Whether it was one-on-one with colleagues—young or old—or at the lectern of a scholarly symposium or a small town public library, or on national television, William Seale conveyed an enthusiasm for his subject that was inspirational. “Bill Seale was a national treasure,” says C-SPAN Co-CEO Susan Swain. “As a historian, author, and educator, Bill combines a passion for historic preservation with his encyclopedic knowledge of the White House and its inhabitants and his Southern gift for storytelling.”
Less well known to his colleagues in the fields of history and preservation were William Seale’s contributions to landscape history and the humane treatment of animals. His book on The Garden Club of America: One Hundred Years of a Growing Legacy was released by Smithsonian Press in 2013. As a timber farmer in east Texas, Seale took in, nurtured, and advocated for the dozens of abandoned hunting dogs who sought refuge on his property.
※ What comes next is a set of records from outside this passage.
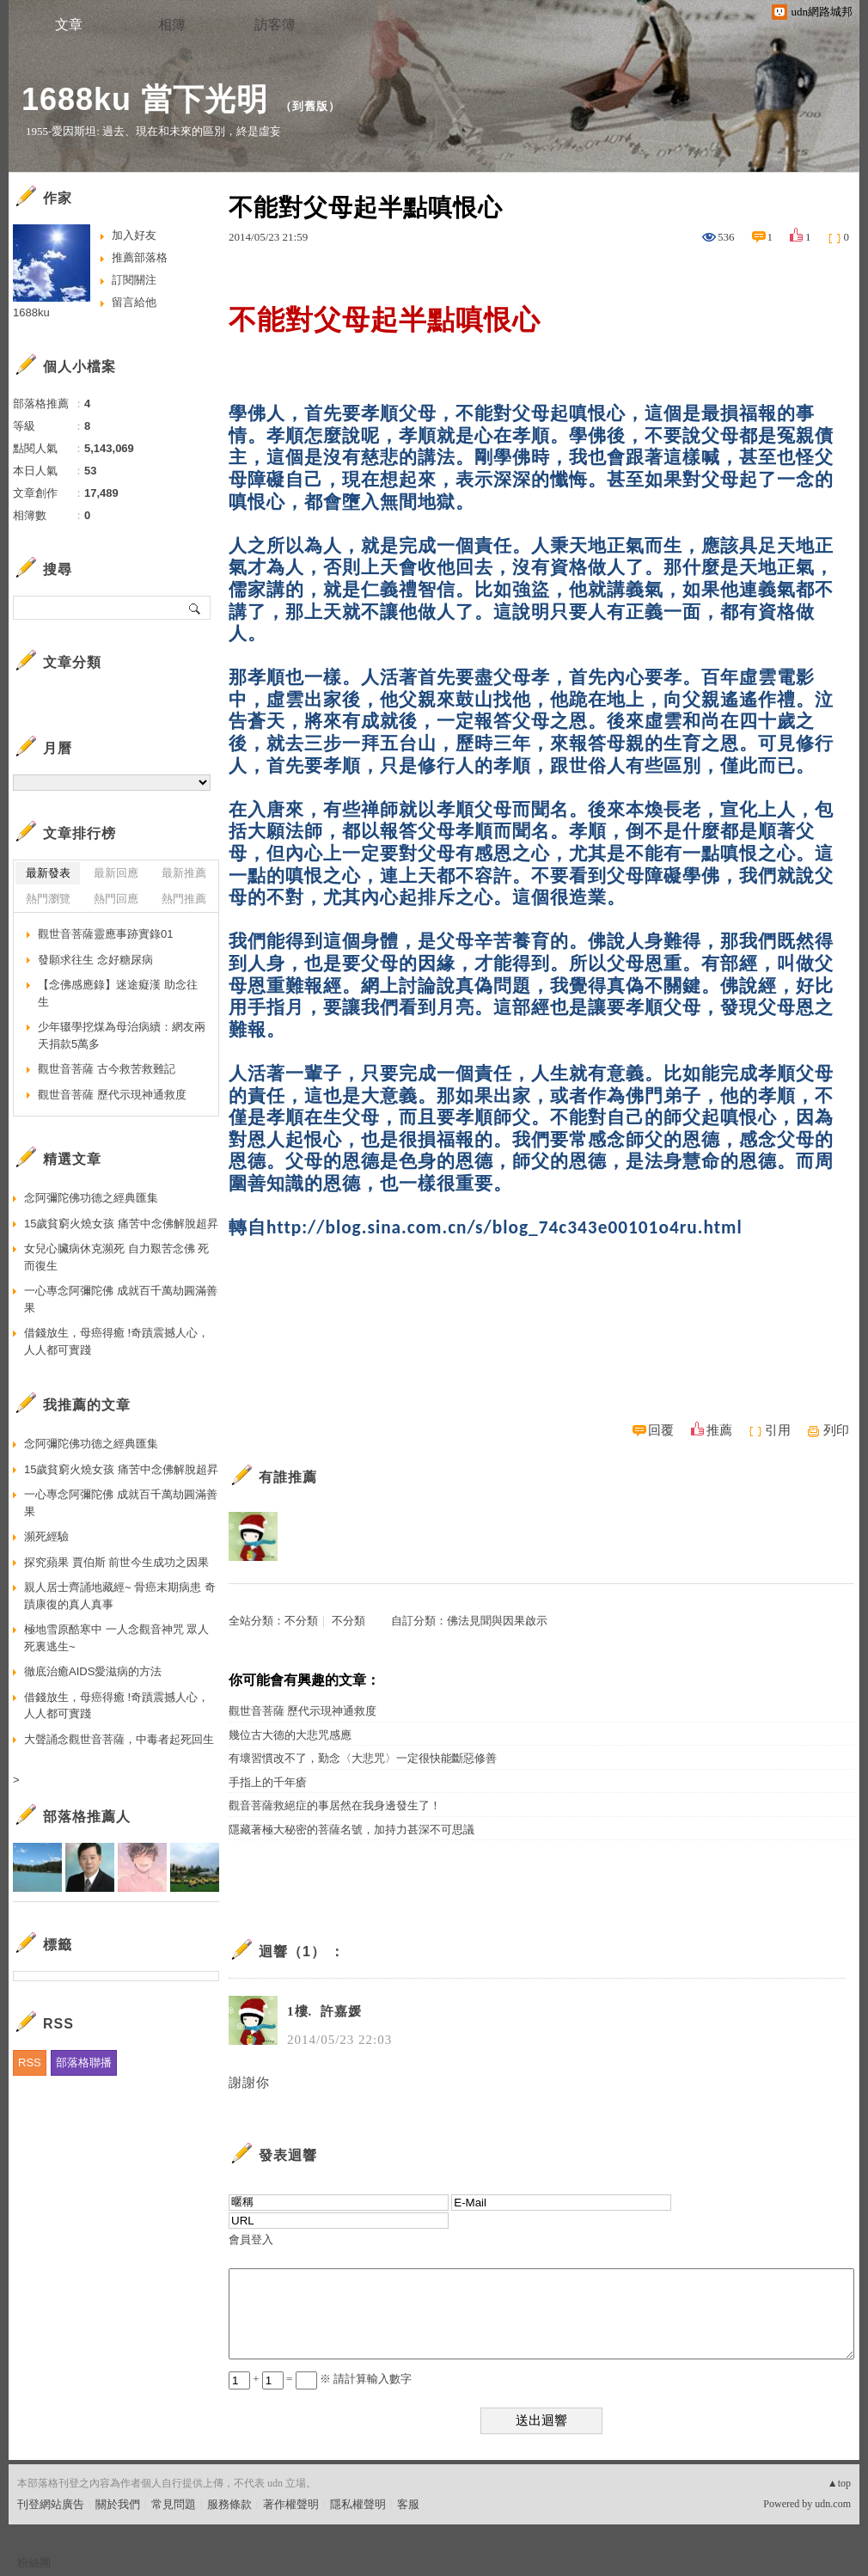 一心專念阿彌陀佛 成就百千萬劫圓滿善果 (120, 1299)
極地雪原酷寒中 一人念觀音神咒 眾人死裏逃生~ (116, 1638)
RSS (29, 2062)
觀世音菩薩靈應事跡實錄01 (105, 933)
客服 (408, 2504)
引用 (778, 1430)
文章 (69, 24)
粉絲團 (34, 2562)
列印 (836, 1430)
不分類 (301, 1620)
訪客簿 (275, 24)
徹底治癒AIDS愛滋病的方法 (93, 1671)
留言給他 (134, 302)
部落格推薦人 (87, 1816)
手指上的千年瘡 (268, 1782)
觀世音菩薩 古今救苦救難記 (106, 1068)
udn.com (833, 2504)
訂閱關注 (134, 279)
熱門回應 (116, 898)
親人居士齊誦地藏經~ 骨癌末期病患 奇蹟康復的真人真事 (120, 1596)
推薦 (719, 1430)
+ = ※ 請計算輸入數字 (320, 2378)
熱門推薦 (184, 898)
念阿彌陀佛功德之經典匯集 (91, 1197)
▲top (839, 2483)
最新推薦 (184, 872)
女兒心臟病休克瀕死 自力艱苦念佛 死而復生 (116, 1257)
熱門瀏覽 (48, 898)
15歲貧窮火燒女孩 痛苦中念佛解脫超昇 (121, 1223)
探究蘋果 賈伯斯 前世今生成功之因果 (116, 1562)
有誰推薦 (288, 1477)
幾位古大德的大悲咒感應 (290, 1735)
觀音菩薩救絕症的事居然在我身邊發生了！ (335, 1805)
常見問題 (173, 2504)
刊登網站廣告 (50, 2504)
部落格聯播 (84, 2062)
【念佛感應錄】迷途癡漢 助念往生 (118, 993)
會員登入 (251, 2239)
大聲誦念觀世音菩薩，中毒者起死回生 (119, 1739)
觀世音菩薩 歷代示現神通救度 (302, 1710)
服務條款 (229, 2504)
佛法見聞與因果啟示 (497, 1620)
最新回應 (116, 872)
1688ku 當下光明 (144, 99)
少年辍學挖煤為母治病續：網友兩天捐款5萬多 (121, 1035)
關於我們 (117, 2504)
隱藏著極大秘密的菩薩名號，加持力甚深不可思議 (351, 1829)
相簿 (172, 24)
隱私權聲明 (358, 2504)
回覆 (661, 1430)
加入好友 (134, 235)
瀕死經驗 (46, 1536)
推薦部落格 (140, 257)
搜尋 (195, 608)
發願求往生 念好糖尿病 (95, 959)
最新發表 (48, 872)
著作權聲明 (291, 2504)
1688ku (31, 312)
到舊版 (310, 106)
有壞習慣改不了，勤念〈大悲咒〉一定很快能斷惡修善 (363, 1758)
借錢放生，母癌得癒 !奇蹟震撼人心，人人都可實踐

That he saw the best in everyone was true not only for the people in his life, but for the unfortunate animals he befriended.
“History teaches perspective,” William Seale once said. “In the avalanche of words that rush over us now from the printed page and television, perspective is important. . . . You’ve got to be able to judge to live in a free society. History helps with your thinking. And three-dimension history—houses, etc.—help with that all-important and life-enriching historical imagination.”